Archive: 23 luglio 2015

Grave Vulnerabilità SSH

OpenSsh_Vulnerability

 

OpenSSH è un metodo di collegamento da remoto ed è  utilizzato da moltissimi dispositivi come router, firewall, sistemi di storage come NAS e molto altro, per l’accesso da remoto. 3 o 6 tentativi di accesso. Ma i ricercatori di sicurezza KingCope recentemente rivelato Un bug permette ad un utente malintenzionato di eseguire migliaia di richieste di autenticazione volte in apertura della finestra di login due minuti. Un utente malintenzionato può quindi utilizzare una password comune combinazioni lanciare attacco di forza bruta . Attacco a forza bruta è una minaccia abbastanza comune, e le vulnerabilità scoperte di recente consente a un utente malintenzionato di configurare più facilmente ed efficacemente server SSH dovrebbero limitare i tentativi di accesso, o limitare l’accesso a IP.

Ransomware TeslaCrypt 2.0

tesla

 

In questi giormi il virus che cripta i files rendendoli inutilizzabili si presenta sottoforma di una fantomatica bolletta dell’ENEL. E’ graficamente identica all’originale con tanto di logo e totale da pagare ma ATTENZIONE ai dettagli : il numero cliente, il codice fiscale piuttosto che il conto corrente molto spesso non corrispono.

Se avete il dubbio che sia vera NON cliccate sull’email ma per scaricarla andate direttamente sul sito delll’Enel www.enel.it sull’apposita sezione CLIENTI  entrate con le vostre credenziali e scaricate da li le bollette che vi servono!!
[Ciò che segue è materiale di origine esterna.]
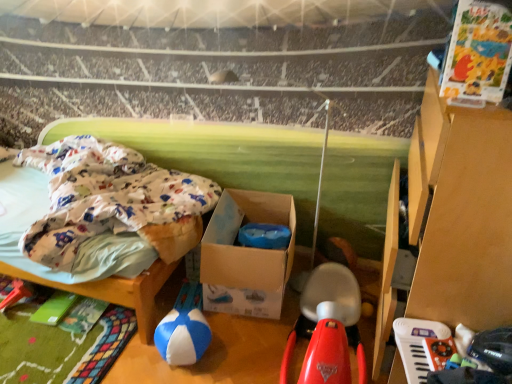 Describe the element at coordinates (460, 213) in the screenshot. I see `brown cardboard drawer at right, which is counted as the first furniture, starting from the right` at that location.

What are the coordinates of `blue/white fabric ball at center, the 1th toy viewed from the left` in the screenshot? It's located at (182, 337).

Locate an element on the screen. cardboard box at center is located at coordinates (246, 255).

Image resolution: width=512 pixels, height=384 pixels. Find the location of `brown cardboard drawer at right, which is counted as the first furniture, starting from the right`. brown cardboard drawer at right, which is counted as the first furniture, starting from the right is located at coordinates (460, 213).

Is brown cardboard drawer at right, which is counted as the first furniture, starting from the right, turned away from white plastic keyboard at lower right, acting as the 3th toy starting from the left?

That's not correct — brown cardboard drawer at right, which is counted as the first furniture, starting from the right, is not looking away from white plastic keyboard at lower right, acting as the 3th toy starting from the left.

Is the surface of brown cardboard drawer at right, which appears as the second furniture when viewed from the left, in direct contact with white plastic keyboard at lower right, placed as the first toy when sorted from right to left?

No.

From the image's perspective, is brown cardboard drawer at right, which is counted as the first furniture, starting from the right, above or below white plastic keyboard at lower right, acting as the 3th toy starting from the left?

Clearly, from the image's perspective, brown cardboard drawer at right, which is counted as the first furniture, starting from the right, is above white plastic keyboard at lower right, acting as the 3th toy starting from the left.

In the scene shown: Between brown cardboard drawer at right, which appears as the second furniture when viewed from the left, and white plastic keyboard at lower right, placed as the first toy when sorted from right to left, which one has larger size?

brown cardboard drawer at right, which appears as the second furniture when viewed from the left.

Considering the relative sizes of cardboard box at center and blue/white fabric ball at center, the 1th toy viewed from the left, in the image provided, is cardboard box at center shorter than blue/white fabric ball at center, the 1th toy viewed from the left,?

In fact, cardboard box at center may be taller than blue/white fabric ball at center, the 1th toy viewed from the left.

Can you confirm if cardboard box at center is thinner than blue/white fabric ball at center, the 1th toy viewed from the left?

No.

Which is more to the left, cardboard box at center or blue/white fabric ball at center, the 1th toy viewed from the left?

Positioned to the left is blue/white fabric ball at center, the 1th toy viewed from the left.

Which of these two, cardboard box at center or blue/white fabric ball at center, positioned as the 3th toy in right-to-left order, is smaller?

blue/white fabric ball at center, positioned as the 3th toy in right-to-left order.

Considering the positions of objects blue/white fabric ball at center, positioned as the 3th toy in right-to-left order, and rubberized red scooter at center, marked as the 2th toy in a right-to-left arrangement, in the image provided, who is more to the left, blue/white fabric ball at center, positioned as the 3th toy in right-to-left order, or rubberized red scooter at center, marked as the 2th toy in a right-to-left arrangement,?

From the viewer's perspective, blue/white fabric ball at center, positioned as the 3th toy in right-to-left order, appears more on the left side.

Considering the relative sizes of blue/white fabric ball at center, the 1th toy viewed from the left, and rubberized red scooter at center, the 2th toy when ordered from left to right, in the image provided, is blue/white fabric ball at center, the 1th toy viewed from the left, wider than rubberized red scooter at center, the 2th toy when ordered from left to right,?

No.

From a real-world perspective, relative to rubberized red scooter at center, the 2th toy when ordered from left to right, is blue/white fabric ball at center, the 1th toy viewed from the left, vertically above or below?

blue/white fabric ball at center, the 1th toy viewed from the left, is below rubberized red scooter at center, the 2th toy when ordered from left to right.

Does point (445, 334) come farther from viewer compared to point (470, 173)?

Yes, point (445, 334) is farther from viewer.

From the image's perspective, is white plastic keyboard at lower right, placed as the first toy when sorted from right to left, located beneath brown cardboard drawer at right, which is counted as the first furniture, starting from the right?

Ransomware TeslaCrypt 2.0: più forte e pericoloso

Uno dei più pericolosi virus in circolazione è conosciuto con il nome di TeslaCrypt, la cui prima versione è stata trovata nel Febbraio 2015. La particolare caratteristica di questo ransomware è che non punta a crittografare solo i file comuni come documenti, immagini e video, ma anche i file legati ai videogiochi. In quel periodo, questo virus aveva però delle falle tecniche.

I creatori di questo malware vantavano un algoritmo di cifratura molto più forte di quello che in realtà usavano. Inoltre durante la cifratura dei file, la chiave di codifica veniva salvata nell’hard disk della vittima, rendendo possibile quindi l’interruzione della cifratura stessa.

Il problema è che, purtroppo, i criminali hanno imparato dai propri errori: nella versione di TeslaCrypt 2.0, recentemente scoperta dai ricercatori Kaspersky, i creatori hanno implementato nuove caratteristiche per rimediare ai vecchi errori.

Prima di tutto, l’algoritmo di cifratura è a curva ellittica, come quello del ransomware CTB-Locker. In seguito, hanno cambiato il metodo di salvataggio della chiave di codifica: dall’hard disk ora si trova del registro di sistema. Infine, hanno preso come pagina di richiesta riscatto quella usata dai creatori di CryptoWall, un’altra famiglia di ransomware.

Ma veniamo al punto che ci interessa di più: è possibile eliminare questi famosi e pericolosi ransomware?